Conspirator by C.J. Cherryh
My rating: 4 of 5 stars
Blurb: Cajeiri is the young
son of the powerful leader of the Western Association-and he has become a
target for forces bent on destroying his father's rule. For Cajeiri is
the first ateva to understand the humans living among them-an understanding that threatens his own race.
The jacket blurb for this book is generic to the point of pointless, since the story revolves around Bren, the Dowager, and the young gentleman Cajeiri as the characters and plot moves forward. Towards what, remains to be seen...
The politics in the Capitol have forced Bren from his temporary residence to his home on the coast, which he decides isn't such a bad thing. A visit and some relaxation are long overdue. What he leaves behind is one very disgruntled Cajeiri, who takes it upon himself and his companions to follow the pahdhi to his coastal estate. Just when the dust is settling from this unexpected turn of events, the young gentleman and his companions end up in a pickle when a boat they "borrowed" is pushed out to sea on the tide. The town comes to the aid of the youngsters and everyone is brought back safely.
A visit to the neighboring estate to express thanks on behalf of all uncovers an assassination plot and an entrenched political rival to Cajeiri's father in an allies house. With the help of the Dowager's forces, the rival fraction is ousted from the peninsula. The book concludes with a rather stunning meeting between the natives of the peninsula, the Padhi, and the Dowager.
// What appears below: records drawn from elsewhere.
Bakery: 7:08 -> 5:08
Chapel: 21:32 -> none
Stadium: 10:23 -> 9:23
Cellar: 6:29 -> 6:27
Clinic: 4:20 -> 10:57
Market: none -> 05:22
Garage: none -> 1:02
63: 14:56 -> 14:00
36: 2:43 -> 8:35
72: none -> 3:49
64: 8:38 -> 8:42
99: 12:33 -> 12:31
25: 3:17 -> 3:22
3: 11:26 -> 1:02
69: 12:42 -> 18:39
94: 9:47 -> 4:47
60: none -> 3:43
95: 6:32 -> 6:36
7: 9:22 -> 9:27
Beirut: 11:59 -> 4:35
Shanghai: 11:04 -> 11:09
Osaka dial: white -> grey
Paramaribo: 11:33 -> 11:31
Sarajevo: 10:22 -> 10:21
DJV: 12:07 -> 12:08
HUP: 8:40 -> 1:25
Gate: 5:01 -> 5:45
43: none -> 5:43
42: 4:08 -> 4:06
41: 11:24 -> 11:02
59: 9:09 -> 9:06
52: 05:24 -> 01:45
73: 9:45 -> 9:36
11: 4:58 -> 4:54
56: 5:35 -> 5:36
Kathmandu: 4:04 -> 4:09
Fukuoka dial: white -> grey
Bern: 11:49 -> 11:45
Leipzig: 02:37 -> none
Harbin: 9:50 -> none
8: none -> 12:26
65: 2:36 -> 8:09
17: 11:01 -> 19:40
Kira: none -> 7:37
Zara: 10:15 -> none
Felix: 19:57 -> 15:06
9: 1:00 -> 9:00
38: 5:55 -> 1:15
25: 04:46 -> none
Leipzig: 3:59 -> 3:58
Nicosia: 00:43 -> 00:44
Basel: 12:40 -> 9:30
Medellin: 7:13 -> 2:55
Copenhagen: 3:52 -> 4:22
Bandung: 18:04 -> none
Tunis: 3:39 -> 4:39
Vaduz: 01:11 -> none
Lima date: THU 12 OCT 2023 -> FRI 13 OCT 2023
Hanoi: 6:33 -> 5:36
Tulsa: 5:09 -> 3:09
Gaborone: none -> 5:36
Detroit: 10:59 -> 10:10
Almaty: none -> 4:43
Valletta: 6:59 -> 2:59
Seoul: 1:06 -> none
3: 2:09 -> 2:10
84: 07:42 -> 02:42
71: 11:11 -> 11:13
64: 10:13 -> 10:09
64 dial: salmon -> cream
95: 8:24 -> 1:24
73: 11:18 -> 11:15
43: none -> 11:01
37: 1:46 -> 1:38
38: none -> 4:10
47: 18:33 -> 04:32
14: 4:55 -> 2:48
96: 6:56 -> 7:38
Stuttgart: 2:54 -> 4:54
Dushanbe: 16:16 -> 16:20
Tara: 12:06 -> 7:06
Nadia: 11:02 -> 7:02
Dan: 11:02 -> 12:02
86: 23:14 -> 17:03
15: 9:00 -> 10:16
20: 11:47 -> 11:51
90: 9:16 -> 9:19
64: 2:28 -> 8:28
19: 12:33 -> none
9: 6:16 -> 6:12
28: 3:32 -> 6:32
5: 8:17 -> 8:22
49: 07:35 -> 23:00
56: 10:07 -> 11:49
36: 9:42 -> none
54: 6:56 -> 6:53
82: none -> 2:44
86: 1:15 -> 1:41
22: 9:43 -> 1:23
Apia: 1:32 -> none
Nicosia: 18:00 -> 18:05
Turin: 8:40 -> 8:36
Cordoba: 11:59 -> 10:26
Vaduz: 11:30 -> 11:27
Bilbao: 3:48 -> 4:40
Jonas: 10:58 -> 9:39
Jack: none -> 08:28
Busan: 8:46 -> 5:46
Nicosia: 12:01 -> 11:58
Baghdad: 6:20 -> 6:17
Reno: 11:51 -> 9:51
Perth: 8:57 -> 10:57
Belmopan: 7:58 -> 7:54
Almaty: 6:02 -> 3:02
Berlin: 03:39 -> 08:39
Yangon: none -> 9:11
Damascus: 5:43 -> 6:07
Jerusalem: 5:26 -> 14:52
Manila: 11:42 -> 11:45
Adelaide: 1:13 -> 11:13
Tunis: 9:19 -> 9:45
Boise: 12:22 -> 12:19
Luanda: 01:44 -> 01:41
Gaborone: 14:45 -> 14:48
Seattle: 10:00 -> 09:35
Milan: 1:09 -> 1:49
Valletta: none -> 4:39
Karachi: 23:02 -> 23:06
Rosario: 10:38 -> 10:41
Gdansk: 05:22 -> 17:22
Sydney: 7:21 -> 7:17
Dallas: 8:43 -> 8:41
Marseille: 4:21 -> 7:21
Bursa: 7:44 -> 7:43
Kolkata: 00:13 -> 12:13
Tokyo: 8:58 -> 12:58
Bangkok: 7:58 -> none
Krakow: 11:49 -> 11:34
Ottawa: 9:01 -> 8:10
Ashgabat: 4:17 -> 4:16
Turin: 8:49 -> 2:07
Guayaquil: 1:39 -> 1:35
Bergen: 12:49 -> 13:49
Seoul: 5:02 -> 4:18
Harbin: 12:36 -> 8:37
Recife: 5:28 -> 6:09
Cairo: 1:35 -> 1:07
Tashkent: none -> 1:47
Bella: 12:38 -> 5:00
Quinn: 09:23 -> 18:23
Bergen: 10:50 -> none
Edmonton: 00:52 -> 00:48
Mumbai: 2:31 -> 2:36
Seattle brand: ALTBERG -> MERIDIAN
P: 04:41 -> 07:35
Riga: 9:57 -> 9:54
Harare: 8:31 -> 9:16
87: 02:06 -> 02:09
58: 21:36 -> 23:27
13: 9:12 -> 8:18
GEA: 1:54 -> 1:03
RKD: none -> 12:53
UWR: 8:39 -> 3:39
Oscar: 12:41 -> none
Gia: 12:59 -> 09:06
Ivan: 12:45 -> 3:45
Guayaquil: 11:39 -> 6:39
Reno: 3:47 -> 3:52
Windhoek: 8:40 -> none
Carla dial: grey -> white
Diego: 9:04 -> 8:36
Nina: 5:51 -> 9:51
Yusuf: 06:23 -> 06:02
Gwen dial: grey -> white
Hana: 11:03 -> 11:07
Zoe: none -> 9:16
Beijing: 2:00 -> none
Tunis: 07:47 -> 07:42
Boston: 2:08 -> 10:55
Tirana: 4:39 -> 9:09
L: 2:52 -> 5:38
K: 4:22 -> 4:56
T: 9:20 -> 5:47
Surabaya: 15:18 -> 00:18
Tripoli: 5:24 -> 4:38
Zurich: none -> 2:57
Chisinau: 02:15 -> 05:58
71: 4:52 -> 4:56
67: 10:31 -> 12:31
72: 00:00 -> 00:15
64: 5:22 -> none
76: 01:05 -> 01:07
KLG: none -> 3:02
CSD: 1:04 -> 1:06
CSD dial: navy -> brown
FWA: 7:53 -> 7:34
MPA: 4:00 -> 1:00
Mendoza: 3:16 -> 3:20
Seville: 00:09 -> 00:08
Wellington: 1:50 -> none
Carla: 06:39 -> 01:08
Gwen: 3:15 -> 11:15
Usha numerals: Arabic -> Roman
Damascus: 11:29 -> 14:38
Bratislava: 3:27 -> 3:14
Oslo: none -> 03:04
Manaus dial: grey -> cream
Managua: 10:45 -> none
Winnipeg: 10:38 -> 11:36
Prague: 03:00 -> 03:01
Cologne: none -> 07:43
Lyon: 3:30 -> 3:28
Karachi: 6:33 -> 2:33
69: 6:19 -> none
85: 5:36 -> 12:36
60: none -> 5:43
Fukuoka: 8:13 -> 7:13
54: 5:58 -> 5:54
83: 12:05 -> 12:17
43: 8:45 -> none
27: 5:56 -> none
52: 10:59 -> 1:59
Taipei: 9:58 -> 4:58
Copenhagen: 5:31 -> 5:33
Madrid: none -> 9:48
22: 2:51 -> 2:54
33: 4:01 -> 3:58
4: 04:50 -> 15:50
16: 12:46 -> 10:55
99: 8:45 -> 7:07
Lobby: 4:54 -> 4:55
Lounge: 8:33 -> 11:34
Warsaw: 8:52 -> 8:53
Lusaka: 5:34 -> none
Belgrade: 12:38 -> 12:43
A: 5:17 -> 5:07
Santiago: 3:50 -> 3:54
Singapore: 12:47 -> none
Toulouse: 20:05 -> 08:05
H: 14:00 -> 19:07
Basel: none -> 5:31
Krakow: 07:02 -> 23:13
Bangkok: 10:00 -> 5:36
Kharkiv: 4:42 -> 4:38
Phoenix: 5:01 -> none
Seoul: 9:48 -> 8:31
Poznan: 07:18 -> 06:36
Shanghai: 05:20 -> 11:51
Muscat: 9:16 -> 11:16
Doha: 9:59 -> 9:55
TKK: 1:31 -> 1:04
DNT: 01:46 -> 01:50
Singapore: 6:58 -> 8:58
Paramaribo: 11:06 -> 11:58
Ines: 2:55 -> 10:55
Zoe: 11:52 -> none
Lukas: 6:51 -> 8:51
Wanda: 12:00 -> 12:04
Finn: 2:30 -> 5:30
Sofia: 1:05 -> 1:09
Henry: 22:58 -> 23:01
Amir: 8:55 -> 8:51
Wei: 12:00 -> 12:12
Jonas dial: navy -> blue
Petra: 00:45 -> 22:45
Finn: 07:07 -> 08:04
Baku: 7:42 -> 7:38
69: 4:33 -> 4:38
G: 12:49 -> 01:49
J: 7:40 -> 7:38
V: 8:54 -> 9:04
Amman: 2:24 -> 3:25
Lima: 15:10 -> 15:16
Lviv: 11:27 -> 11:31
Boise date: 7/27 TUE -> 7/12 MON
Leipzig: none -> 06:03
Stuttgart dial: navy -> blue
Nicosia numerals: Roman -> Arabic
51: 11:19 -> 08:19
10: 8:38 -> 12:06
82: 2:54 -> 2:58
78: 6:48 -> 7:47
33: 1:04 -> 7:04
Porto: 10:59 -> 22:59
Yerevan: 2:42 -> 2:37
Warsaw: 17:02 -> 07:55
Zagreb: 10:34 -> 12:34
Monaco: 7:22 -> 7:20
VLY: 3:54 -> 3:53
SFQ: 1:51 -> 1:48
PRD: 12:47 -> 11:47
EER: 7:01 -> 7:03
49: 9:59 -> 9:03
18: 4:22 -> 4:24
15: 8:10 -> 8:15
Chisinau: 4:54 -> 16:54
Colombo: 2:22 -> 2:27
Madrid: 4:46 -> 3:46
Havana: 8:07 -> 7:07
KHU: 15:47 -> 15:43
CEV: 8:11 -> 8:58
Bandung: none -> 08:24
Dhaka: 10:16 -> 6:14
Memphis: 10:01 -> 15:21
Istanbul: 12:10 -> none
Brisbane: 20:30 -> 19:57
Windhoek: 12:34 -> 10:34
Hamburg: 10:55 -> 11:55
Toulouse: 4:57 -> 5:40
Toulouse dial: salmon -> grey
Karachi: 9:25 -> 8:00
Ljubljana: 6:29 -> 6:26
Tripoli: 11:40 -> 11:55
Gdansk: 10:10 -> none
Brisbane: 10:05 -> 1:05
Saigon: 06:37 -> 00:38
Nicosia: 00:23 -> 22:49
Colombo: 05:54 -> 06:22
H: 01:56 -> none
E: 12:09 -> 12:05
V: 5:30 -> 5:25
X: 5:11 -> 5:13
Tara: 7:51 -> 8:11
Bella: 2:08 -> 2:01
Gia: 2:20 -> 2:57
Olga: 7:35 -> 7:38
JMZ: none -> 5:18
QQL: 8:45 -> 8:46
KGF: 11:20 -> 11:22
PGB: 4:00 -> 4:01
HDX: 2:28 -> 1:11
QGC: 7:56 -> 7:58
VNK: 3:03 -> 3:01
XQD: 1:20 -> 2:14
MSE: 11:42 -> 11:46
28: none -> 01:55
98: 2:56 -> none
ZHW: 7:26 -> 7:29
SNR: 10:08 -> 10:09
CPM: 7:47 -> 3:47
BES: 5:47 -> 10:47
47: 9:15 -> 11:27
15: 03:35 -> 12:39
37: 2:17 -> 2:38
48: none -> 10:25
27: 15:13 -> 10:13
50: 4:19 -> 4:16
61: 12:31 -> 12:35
In my opinion, this was one of the more interesting Foreigner books. Much of the plot surrounds Cajeiri, the troubles he gets into and Bren's reaction to those troubles. The padhi still assumes too much of the guilt in regards to Cajeiri's actions, when it isn't Bren's fault. The young gentleman is headstrong and resourceful. If the Guild can't keep track of the boy, how in the world does Bren think he can?
What we also see is just how much Bren has integrated himself into the culture of the Atevi, and he admits as much to his brother Toby and his girlfriend Barb when they come to visit. Human norms, such as hugging and effusive greetings are now unfamiliar and awkward for Bren, and he finds himself in this odd place of not really belonging in either world.
There is also a thread of political action happening just below the surface which is subtle, and I'm sure pertinent to forthcoming books.
Recommended if you've read the first 9 books in the series. Not a stand alone book.